If the underlying character or frame assets change, existing disk-cached files will not be updated automatically. You must delete the affected cached files and let them be re-rendered on the next request.

Response headers

Every response includes two observability headers:
HeaderValuesDescription
X-Sourcerendered on request | loaded from disk cacheIndicates whether the response was freshly rendered or served from the disk cache.
X-Processing-Timee.g. 12.345msWall-clock time taken to produce the response, in milliseconds.
A cache hit will show X-Source: loaded from disk cache and a very low X-Processing-Time (typically under 1 ms for small files).

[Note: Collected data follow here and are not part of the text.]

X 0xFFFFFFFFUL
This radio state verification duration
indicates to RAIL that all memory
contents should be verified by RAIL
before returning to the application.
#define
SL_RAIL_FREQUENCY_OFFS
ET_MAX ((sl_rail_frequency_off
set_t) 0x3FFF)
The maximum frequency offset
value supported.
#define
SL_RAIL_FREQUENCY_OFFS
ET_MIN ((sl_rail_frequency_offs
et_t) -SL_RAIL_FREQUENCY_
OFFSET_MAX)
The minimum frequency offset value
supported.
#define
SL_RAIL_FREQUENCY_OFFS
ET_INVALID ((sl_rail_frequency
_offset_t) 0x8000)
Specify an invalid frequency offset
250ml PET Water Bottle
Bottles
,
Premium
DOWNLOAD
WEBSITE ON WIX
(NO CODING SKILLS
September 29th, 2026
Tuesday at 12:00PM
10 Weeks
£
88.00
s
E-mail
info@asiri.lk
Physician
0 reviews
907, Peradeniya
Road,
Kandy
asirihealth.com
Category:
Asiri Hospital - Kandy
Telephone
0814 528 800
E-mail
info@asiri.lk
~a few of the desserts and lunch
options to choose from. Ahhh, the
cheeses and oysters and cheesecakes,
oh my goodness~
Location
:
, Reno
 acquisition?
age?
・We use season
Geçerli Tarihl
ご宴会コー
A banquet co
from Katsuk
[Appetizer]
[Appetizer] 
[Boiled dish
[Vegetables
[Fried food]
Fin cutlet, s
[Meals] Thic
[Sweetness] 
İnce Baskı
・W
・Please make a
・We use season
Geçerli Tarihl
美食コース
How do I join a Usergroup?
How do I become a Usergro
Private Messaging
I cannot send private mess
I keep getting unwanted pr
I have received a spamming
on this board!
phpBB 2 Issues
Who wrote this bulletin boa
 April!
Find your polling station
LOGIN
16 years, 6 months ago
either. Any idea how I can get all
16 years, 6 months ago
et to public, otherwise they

Reproducibility and HTTP caching

Because the hash fully encodes all render parameters, the same hash always produces the same image. This makes Hagaki naturally compatible with HTTP-level caching upstream of the service. You can configure Nginx proxy_cache to cache responses keyed on the request URL. When a hash is seen again, Nginx serves the cached PNG directly without the request ever reaching Hagaki.
See the Nginx deployment guide for a ready-to-use proxy_cache configuration, including cache zone setup and X-Cache-Status header instrumentation.

Combining disk cache and Nginx cache

The two caching layers serve different purposes and work well together:
LayerScopeEvictionBest for
Disk cache (save_name)Selected renders onlyManualLong-lived renders you want to persist across Hagaki restarts
Nginx proxy_cacheAll responsesTTL-basedReducing request load without modifying render payloads
For most deployments, enabling Nginx caching is sufficient and requires no changes to the client payload. The save_name disk cache is useful when you want persistence across Hagaki process restarts or when you need the cached file to be accessible as a static asset from the public/render/ directory.